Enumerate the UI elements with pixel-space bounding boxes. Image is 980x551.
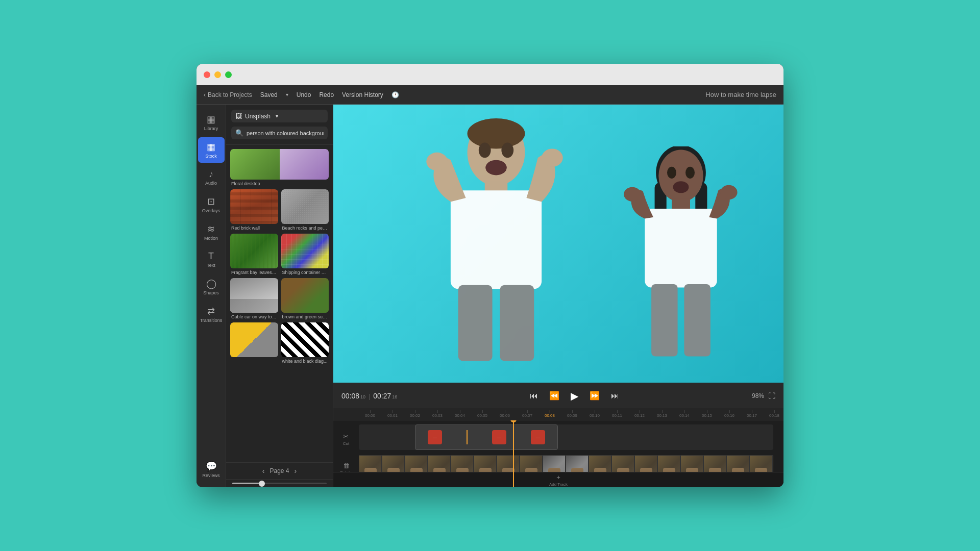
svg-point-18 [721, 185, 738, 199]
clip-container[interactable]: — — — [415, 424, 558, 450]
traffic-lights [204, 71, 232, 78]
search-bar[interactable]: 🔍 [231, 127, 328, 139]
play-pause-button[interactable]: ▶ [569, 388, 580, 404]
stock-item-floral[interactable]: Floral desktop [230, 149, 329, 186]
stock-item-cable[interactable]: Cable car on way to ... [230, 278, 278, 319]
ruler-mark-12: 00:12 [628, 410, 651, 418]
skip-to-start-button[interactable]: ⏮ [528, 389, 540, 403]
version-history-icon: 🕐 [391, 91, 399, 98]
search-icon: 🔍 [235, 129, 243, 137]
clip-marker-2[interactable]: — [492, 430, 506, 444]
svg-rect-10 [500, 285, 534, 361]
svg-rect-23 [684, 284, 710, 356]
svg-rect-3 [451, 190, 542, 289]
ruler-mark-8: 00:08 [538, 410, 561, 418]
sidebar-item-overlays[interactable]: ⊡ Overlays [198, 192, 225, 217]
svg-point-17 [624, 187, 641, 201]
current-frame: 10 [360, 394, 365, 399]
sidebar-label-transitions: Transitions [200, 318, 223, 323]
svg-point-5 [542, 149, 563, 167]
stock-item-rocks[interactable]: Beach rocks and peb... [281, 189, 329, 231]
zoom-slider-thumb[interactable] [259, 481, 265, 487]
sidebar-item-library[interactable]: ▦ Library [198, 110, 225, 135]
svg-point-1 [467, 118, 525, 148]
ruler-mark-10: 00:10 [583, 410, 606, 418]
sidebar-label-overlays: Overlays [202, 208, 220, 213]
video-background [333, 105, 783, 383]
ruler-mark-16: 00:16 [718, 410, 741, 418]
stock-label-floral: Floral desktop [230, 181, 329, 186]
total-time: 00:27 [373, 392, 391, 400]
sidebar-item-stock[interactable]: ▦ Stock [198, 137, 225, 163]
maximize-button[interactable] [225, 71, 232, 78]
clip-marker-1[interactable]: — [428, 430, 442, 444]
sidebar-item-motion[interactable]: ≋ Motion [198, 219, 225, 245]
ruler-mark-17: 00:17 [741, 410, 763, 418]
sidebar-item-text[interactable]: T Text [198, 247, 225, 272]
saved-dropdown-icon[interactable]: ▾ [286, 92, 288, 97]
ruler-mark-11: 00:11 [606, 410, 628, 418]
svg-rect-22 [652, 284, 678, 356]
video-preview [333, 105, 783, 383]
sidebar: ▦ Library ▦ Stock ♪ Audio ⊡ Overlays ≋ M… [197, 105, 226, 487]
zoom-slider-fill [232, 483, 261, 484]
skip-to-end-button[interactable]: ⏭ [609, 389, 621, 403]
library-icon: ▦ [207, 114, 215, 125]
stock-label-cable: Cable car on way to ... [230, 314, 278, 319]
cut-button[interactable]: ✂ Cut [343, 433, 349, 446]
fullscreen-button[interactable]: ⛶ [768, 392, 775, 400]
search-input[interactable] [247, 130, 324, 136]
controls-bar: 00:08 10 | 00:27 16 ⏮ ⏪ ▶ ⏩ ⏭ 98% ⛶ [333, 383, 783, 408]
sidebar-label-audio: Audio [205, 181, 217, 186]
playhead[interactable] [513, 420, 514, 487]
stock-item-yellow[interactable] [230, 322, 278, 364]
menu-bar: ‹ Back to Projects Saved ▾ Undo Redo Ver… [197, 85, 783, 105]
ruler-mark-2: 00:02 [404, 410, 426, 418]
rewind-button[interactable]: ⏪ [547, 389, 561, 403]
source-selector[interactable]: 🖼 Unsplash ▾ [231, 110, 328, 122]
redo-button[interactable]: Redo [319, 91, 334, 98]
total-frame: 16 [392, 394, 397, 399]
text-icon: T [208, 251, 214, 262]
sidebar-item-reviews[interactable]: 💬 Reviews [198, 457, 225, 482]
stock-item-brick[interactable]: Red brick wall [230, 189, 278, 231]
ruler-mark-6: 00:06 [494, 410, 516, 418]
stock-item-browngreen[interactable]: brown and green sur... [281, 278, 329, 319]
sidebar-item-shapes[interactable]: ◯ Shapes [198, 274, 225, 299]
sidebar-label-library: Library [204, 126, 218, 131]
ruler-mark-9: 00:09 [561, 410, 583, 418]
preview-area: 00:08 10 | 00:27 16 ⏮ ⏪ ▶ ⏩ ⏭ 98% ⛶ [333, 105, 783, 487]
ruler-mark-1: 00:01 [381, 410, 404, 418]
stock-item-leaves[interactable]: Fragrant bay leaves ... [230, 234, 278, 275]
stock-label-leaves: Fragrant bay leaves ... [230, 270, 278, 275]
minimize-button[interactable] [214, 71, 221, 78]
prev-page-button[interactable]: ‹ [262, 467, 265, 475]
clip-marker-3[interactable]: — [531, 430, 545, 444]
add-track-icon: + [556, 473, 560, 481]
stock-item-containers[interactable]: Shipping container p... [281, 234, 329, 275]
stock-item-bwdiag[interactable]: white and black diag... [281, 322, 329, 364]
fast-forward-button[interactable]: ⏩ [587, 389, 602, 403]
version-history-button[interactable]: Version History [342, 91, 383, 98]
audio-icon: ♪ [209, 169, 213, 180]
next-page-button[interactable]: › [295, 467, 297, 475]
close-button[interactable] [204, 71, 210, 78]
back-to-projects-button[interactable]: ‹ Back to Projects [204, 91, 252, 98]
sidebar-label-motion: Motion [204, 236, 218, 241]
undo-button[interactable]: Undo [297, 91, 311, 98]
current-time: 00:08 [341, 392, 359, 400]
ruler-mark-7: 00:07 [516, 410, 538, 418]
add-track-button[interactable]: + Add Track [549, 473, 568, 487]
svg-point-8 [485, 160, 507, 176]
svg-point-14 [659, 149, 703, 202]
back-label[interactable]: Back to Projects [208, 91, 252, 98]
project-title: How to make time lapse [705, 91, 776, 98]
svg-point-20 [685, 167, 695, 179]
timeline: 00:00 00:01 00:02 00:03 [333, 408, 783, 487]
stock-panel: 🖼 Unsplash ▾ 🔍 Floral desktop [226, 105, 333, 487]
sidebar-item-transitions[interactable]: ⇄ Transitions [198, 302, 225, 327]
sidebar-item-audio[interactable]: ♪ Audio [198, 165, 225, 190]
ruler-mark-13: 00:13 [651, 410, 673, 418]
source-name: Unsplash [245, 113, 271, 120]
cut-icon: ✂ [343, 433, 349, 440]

================================

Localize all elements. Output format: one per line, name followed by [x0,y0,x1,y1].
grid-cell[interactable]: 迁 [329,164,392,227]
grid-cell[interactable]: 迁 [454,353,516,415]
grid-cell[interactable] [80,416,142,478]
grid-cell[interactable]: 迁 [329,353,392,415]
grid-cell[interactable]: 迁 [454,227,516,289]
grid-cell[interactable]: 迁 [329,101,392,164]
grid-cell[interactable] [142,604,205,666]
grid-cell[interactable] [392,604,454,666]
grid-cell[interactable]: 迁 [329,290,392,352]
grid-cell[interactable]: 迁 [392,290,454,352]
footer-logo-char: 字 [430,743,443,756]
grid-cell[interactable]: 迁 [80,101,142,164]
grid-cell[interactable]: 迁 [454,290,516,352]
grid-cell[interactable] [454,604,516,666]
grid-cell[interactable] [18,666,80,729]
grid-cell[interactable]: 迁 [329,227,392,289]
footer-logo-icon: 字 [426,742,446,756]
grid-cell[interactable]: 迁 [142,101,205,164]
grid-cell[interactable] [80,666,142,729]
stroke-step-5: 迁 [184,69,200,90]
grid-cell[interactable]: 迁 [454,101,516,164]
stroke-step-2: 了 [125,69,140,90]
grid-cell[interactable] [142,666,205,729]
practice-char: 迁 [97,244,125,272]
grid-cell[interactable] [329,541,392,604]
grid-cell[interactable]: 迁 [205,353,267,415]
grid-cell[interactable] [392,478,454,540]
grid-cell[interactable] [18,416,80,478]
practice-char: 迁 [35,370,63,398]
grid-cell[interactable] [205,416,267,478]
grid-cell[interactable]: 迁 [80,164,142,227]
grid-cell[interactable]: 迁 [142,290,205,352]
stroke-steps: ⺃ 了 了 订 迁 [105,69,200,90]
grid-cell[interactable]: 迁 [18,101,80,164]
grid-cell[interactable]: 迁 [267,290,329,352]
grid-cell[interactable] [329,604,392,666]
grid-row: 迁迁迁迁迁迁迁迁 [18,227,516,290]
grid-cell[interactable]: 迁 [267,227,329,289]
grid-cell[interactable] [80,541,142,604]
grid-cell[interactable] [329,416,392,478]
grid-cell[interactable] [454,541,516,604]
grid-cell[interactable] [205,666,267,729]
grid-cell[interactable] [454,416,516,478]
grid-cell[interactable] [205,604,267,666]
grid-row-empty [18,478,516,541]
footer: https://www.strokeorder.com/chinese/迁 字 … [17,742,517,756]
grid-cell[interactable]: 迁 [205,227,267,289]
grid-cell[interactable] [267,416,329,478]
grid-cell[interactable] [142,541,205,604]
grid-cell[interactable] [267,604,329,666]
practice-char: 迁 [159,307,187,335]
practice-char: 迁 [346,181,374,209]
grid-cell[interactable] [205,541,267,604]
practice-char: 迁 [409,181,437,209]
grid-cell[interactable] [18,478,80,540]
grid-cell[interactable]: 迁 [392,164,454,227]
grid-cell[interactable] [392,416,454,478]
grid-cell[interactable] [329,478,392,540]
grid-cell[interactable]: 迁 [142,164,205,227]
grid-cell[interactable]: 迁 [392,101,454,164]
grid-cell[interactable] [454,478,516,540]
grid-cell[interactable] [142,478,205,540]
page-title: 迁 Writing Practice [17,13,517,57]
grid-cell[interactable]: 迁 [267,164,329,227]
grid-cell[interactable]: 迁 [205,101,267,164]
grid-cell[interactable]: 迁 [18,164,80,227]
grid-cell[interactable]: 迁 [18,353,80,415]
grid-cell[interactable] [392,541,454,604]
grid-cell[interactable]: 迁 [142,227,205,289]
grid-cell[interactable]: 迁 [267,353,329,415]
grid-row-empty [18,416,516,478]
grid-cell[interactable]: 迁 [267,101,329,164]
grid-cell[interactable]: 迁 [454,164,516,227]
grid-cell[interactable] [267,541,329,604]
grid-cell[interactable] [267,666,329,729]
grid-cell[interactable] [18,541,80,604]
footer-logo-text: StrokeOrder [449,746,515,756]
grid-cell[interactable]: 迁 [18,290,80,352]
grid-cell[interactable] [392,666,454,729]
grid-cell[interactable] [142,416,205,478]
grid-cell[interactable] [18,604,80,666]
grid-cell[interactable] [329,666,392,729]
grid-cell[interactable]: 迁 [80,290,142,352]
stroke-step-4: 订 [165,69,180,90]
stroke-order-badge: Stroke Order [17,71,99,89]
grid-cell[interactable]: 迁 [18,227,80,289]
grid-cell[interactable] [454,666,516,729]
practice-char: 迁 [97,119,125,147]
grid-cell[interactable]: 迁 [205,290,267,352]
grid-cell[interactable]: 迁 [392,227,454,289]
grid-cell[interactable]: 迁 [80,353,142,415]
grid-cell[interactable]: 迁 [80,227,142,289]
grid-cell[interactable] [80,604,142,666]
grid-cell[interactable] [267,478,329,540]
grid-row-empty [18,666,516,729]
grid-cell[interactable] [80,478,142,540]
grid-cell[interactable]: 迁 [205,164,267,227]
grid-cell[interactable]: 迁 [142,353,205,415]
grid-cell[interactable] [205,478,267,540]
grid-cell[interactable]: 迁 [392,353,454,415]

================================

Provide every line from the material that contains the word "version".

version-history-icon: 🕐 [391, 91, 399, 98]
version-history-button[interactable]: Version History [342, 91, 383, 98]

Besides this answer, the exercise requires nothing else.